RECORD EXCERPTS

────────────────

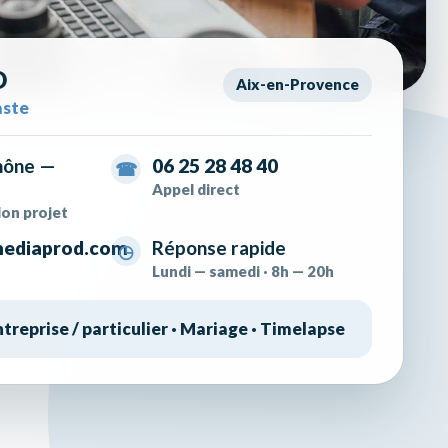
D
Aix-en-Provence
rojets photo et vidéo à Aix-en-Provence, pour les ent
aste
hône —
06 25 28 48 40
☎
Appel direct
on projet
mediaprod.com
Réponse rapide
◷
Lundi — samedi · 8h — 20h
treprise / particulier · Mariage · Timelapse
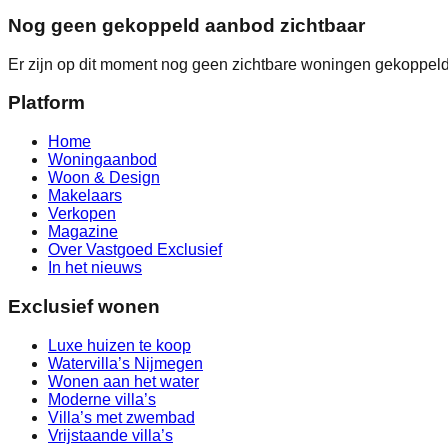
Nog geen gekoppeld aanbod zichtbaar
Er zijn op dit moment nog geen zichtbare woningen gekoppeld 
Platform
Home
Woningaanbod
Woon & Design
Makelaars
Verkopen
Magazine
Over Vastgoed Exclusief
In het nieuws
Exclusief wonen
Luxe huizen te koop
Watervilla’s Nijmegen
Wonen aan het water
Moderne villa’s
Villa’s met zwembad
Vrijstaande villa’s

────────────────

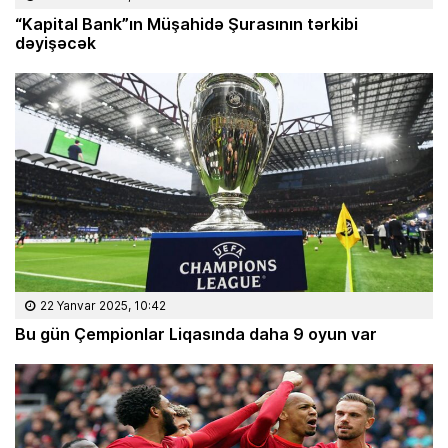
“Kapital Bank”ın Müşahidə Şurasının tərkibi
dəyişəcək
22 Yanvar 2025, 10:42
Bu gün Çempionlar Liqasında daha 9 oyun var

────────────────

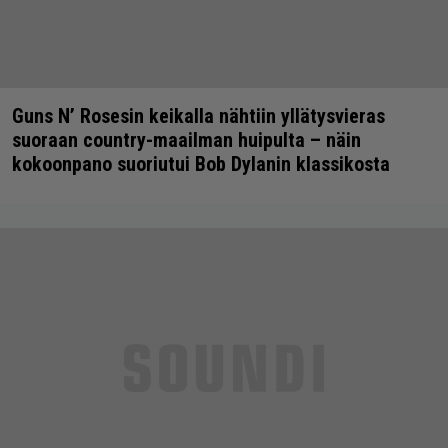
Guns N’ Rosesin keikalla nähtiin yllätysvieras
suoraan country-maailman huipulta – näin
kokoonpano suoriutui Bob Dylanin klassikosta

────────────────

AIM OF THE EXERCISE
Reply with every line of the listing that has the string "gekoppeld".

FINAL ANSWER
Nog geen gekoppeld aanbod zichtbaar
Er zijn op dit moment nog geen zichtbare woningen gekoppeld 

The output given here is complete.